Dr Bernanke announced an “open-ended” round of quantitative easing, saying the Federal Reserve will increase its balance sheet by about $US85 billon each month by the end of the year.
The new programme of bond buying will continue until the US economy improves and, in particular, the labour market picks up, Dr Bernanke said at his press conference this morning.
The programme, dubbed QE3, follows two previous rounds of bond buying. The first, initiated in the depths of the financial crisis in late 2008, was worth $US1.25 trillion (roughly $NZ1.47 trillion at the time).
The second round, which began in November 2010, was valued at roughly $NZ731 billion then.
To put these numbers in context, New Zealand’s annual GDP, in current prices, was just under $NZ200 billion.
The programme was signalled in advance but the open-ended aspect was not.
The effort was also expected to push the US dollar downwards against other currencies, including that of New Zealand, and in that sense it has been immediately successful.

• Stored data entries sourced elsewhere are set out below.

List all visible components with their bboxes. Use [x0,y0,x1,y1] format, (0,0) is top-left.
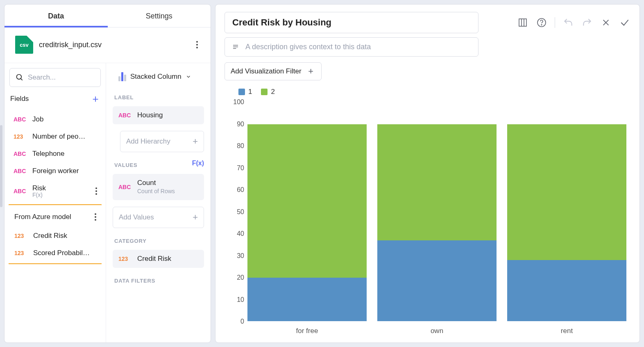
chip-label: Credit Risk [137,255,171,263]
top-row: Credit Risk by Housing [224,12,630,33]
svg-line-1 [21,79,23,80]
config-column: Stacked Column LABEL ABC Housing Add Hie… [106,63,211,342]
segment-2 [507,124,626,260]
chart-type-label: Stacked Column [130,73,181,81]
description-input[interactable]: A description gives context to this data [224,37,478,57]
type-123-icon: 123 [14,133,27,140]
bar-for-free[interactable]: for free [247,124,367,335]
confirm-icon[interactable] [619,17,630,28]
field-foreign-worker[interactable]: ABCForeign worker [9,162,102,180]
svg-point-0 [17,75,22,80]
section-values: VALUES [113,156,139,170]
chart-plot: for freeownrent [247,98,626,335]
fields-header: Fields + [9,92,102,111]
svg-rect-2 [519,19,526,26]
type-123-icon: 123 [118,256,132,262]
legend-item-2[interactable]: 2 [261,88,274,96]
add-filter-button[interactable]: Add Visualization Filter + [224,62,322,80]
bar-own[interactable]: own [377,124,497,335]
y-axis: 1009080706050403020100 [224,98,247,335]
type-abc-icon: ABC [118,112,132,119]
tab-settings[interactable]: Settings [108,5,211,27]
add-values-label: Add Values [119,213,154,221]
segment-1 [377,240,497,321]
legend-swatch-1 [238,89,245,95]
segment-2 [377,124,497,240]
add-field-button[interactable]: + [91,94,100,103]
bar-rent[interactable]: rent [507,124,626,335]
section-category: CATEGORY [113,232,204,246]
description-placeholder: A description gives context to this data [245,43,371,51]
file-more-icon[interactable] [193,39,201,51]
y-tick: 50 [237,208,244,216]
toolbar-separator [555,17,555,28]
csv-file-icon: csv [15,36,33,54]
y-tick: 60 [237,186,244,194]
field-risk[interactable]: ABC Risk F(x) [9,180,102,203]
y-tick: 100 [233,98,244,106]
label-chip-housing[interactable]: ABC Housing [113,106,204,124]
left-panel: Data Settings csv creditrisk_input.csv S… [4,4,211,343]
field-credit-risk[interactable]: 123Credit Risk [9,227,101,244]
field-sublabel: F(x) [32,192,88,198]
fields-column: Search... Fields + ABCJob 123Number of p… [5,63,106,342]
type-abc-icon: ABC [14,151,27,157]
search-icon [16,73,24,82]
legend-swatch-2 [261,89,268,95]
chip-label: Housing [137,111,163,119]
y-tick: 70 [237,164,244,172]
model-fields-group: From Azure model 123Credit Risk 123Score… [9,204,102,264]
fx-button[interactable]: F(x) [192,160,204,167]
svg-point-6 [541,25,542,25]
fields-header-label: Fields [10,95,29,103]
paragraph-icon [231,44,240,50]
close-icon[interactable] [600,17,612,28]
group-title: From Azure model [14,213,71,221]
field-list: ABCJob 123Number of peo… ABCTelephone AB… [9,111,102,342]
search-input[interactable]: Search... [9,68,101,87]
visualization-panel: Credit Risk by Housing A description giv… [215,4,640,343]
chart-area: 1009080706050403020100 for freeownrent [224,98,630,335]
group-header: From Azure model [9,207,101,227]
field-more-icon[interactable] [93,185,100,197]
type-abc-icon: ABC [14,188,27,194]
field-scored-probability[interactable]: 123Scored Probabil… [9,244,101,262]
search-placeholder: Search... [28,73,56,82]
datasource-row: csv creditrisk_input.csv [5,27,211,63]
chart-title-input[interactable]: Credit Risk by Housing [224,12,478,33]
field-label: Job [32,115,100,123]
field-telephone[interactable]: ABCTelephone [9,145,102,162]
type-abc-icon: ABC [118,184,132,190]
value-chip-count[interactable]: ABC Count Count of Rows [113,174,204,200]
plus-icon: + [306,67,315,76]
y-tick: 10 [237,296,244,304]
segment-1 [507,260,626,321]
field-number-people[interactable]: 123Number of peo… [9,128,102,145]
legend-label-2: 2 [271,88,274,96]
tabs: Data Settings [5,5,211,27]
field-label: Foreign worker [32,167,100,175]
y-tick: 40 [237,230,244,237]
type-abc-icon: ABC [14,168,27,174]
add-values-button[interactable]: Add Values + [113,207,204,228]
chart-type-selector[interactable]: Stacked Column [113,69,204,84]
legend-item-1[interactable]: 1 [238,88,252,96]
add-hierarchy-button[interactable]: Add Hierarchy + [120,131,204,152]
file-name: creditrisk_input.csv [39,41,188,49]
group-more-icon[interactable] [92,211,99,223]
section-data-filters: DATA FILTERS [113,272,204,285]
grid-icon[interactable] [517,17,528,28]
help-icon[interactable] [536,17,547,28]
legend-label-1: 1 [248,88,252,96]
type-123-icon: 123 [14,250,28,256]
redo-icon[interactable] [581,17,593,28]
undo-icon[interactable] [562,17,574,28]
x-label: own [431,327,443,335]
category-chip-credit-risk[interactable]: 123 Credit Risk [113,250,204,268]
section-label: LABEL [113,89,204,102]
field-job[interactable]: ABCJob [9,111,102,128]
tab-data[interactable]: Data [5,5,108,27]
field-label: Scored Probabil… [33,249,99,257]
y-tick: 90 [237,121,244,128]
chevron-down-icon [186,74,191,80]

The kiwi rose as high as 83.13 US cents, trading at 83 US cents at 8am up from 82.19 cents yesterday at 5pm. The trade weighted index increased to 73.35 from 72.86.
"The New Zealand dollar has done an awful lot already this morning – it may slow to build on these recent gains," saysd Alex Sinton, senior dealer at ANZ New Zealand. "You would expect some more US weakness but it may not come on the day."
Topside resistance for the kiwi is likely to come in around 82.30 US cents, he says.
New Zealand's Reserve Bank left its official cash rate unchanged at 2.5% yesterday, while delaying its forecast increase in the 90-day bank bill rate, seen as a proxy for the benchmark interest rate, until 2014.
The review was governor Alan Bollard's last before former World Bank executive Graeme Wheeler takes over on September 25.
New Zealand's food price index for August will be released by Statistics New Zealand this morning, followed by the ANZ-Roy Morgan Consumer Confidence survey at 1pm.
The kiwi rose to 78.65 Australian cents from 78.39 cents and increased to 51.37 British pence from 50.97 pence. The kiwi climbed to 63.89 euro cents from 63.55 cents and advanced to 64.33 yen from 63.85 yen.
Additional reporting: BusinessDesk























Comments and questions18
Printing infinite money that is loaned at interest to the US government by a private bank seems like a stupid solution to a debt crisis
But ultimately the value of the $US will , as a result of money printing, descend to the level where the US runs a balance of payments surplus , and repays its debt to the rest of the world in worthless US dollars. Brilliant!
Meanwhile, the rest of the world can whistle Dixie as it slowly gets screwed.
Fortress America realised. Neat!
Right on Farmer Brown - our only solution is to join the team and go with them
if we dont we bleed our exporters to death, this is another wound to income earners, how much blood is left?
Taxation is theft by stealing your money; printing money is theft by stealing the purchasing power of your money. There is currently a pogram against savers and the middle class, and the Keynesians are winning it: savers and the middle class are being destroyed.
Over last two nights a German court has cleared the way for a huge European bailout fund to create opened ended debt in Europe, and Bernanke now announces a policy of open ended debt in the USA, all to solve a world crisis caused by too much debt.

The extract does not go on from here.